Megan waiting!! Megan recovering with Leah

Grandma's, grandpa and Megan.

I'm not sure what to say! Spectrum seems to have this down to a science. Everything flowed so smoothly, all questions were answered, Meg had the best care and was such a great patient. We are so blessed. Thanks for the wonderful prayer service on Tuesday night. I heard such great things about it and about everyone there. I even got a text message just before it started telling me about it :) We feel all the prayers and love. There is no way things would have gone so smoothly without all of you!! You and your faith are all the biggest part of our girl's healing and bravery. We are all learning the value of putting our own self aside, believing in the Almighty and caring for others. THANK YOU, THANK YOU, THANK YOU!! Bone marrow engraftment usually take 2 weeks to start to see. So we will keep you all posted with Brooke's progress and Megan's recovery!

Megan, her dad and her bone marrow!

Megan and Brookie.

(There are MANY more pictures! Megan and Leah will have them in a book to show you.)

The Big Week

Megan getting her x ray.

Megan getting her EKG. Look at that smile!!!

The plan for this week. Monday: Steve and I meet with the bone marrow MD and their team to review the transplant and harvest process. Tuesday: Brooke goes in for an additional Broviac, so she will have 2 of them. Wednesday: Megan comes in for outpatient surgery to have her bone marrow harvested.

Not sure yet when Brooke gets the bone marrow if it's Wednesday or Thursday. The bone marrow is given to Brooke through her Broviac, just like her other IV's.

Obviously this plan has changed a few times. It was originally set for Monday but due to some blood typing issues it has been moved back. Leah, Ashley and Macy have colds right now so besides bleaching our children clean, Megan is off to Grandma's to try and stay healthy. Right now they are all walking around with masks on. We have lost it, our kids keep laughing at us.
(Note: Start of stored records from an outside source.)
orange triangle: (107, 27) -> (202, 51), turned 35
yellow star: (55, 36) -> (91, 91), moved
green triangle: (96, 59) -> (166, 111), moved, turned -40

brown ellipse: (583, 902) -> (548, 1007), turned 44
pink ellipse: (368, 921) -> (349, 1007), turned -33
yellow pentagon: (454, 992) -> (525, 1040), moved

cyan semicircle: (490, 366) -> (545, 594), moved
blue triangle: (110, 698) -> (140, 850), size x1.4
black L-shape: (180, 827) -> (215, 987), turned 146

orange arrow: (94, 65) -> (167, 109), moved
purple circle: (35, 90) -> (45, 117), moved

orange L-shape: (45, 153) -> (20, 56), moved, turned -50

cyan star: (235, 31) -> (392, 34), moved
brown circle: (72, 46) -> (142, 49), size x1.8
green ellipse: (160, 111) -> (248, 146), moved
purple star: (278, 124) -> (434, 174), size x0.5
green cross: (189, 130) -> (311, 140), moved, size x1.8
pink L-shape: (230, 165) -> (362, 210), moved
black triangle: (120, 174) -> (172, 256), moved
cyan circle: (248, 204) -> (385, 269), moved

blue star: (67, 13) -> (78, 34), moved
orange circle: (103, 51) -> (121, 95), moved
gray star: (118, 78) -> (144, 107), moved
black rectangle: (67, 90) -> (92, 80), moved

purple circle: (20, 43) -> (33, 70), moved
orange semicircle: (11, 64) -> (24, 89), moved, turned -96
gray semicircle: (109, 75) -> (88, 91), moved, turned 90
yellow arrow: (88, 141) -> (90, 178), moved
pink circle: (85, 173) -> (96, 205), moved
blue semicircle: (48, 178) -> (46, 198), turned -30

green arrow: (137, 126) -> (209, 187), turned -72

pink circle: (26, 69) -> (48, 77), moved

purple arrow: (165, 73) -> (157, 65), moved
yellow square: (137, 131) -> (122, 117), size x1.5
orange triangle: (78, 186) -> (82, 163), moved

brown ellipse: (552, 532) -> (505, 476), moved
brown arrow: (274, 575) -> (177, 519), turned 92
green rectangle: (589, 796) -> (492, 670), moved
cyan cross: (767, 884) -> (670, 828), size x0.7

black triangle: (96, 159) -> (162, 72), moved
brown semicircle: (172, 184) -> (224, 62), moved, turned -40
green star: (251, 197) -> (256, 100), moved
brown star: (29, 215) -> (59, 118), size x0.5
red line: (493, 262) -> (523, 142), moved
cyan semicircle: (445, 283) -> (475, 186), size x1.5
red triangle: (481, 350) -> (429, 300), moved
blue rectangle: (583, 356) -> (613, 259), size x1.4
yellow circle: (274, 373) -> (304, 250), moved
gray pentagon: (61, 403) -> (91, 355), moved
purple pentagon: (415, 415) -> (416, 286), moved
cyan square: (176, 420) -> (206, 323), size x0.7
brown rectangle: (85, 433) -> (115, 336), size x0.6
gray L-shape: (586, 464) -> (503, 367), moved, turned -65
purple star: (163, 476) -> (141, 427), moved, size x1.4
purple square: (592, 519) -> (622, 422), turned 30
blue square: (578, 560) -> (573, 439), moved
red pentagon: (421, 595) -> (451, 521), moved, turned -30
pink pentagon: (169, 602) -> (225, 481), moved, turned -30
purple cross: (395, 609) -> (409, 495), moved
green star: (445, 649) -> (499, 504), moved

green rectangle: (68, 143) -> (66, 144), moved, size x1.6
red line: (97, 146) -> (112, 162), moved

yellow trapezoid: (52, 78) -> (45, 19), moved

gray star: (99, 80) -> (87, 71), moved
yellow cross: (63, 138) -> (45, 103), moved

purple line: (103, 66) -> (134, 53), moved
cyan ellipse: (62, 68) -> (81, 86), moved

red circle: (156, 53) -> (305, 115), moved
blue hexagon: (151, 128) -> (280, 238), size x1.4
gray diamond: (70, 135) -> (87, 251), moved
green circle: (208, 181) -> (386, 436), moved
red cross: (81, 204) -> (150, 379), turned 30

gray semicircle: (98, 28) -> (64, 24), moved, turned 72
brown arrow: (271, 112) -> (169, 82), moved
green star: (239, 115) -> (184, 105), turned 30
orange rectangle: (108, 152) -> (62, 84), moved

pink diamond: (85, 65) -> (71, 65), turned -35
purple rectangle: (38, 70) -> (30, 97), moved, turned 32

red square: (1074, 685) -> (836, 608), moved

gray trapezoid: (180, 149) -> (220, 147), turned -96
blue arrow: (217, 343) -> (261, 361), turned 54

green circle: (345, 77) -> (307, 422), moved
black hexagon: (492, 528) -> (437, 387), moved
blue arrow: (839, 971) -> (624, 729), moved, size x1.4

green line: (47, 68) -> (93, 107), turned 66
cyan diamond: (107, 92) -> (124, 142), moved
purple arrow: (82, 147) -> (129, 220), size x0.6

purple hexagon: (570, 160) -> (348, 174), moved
Steve and I are driving ourselves crazy thinking about germs! This is so not us :) Please pray this week that Megan stays healthy and that she is not too scared. So far she has been ok with all this. Pray for Brooke to stay strong and the other girls get over their colds so they can be a part of all this amazing journey. We have learned so much as a family this far and I feel this is just the beginning. God is so good and faithful!

There will be a prayer service at East Saugatuck Church Tuesday at 8pm. We believe so strongly in the power of prayer and we thank Scott for arranging this. We are so blessed to have all of you in our lives. If you can't make it that is ok. God hears prayers from everywhere.

Thank you 4th grade class at Pine Ridge for all the food, gas cards and cards. What a blessing you are to all of us!!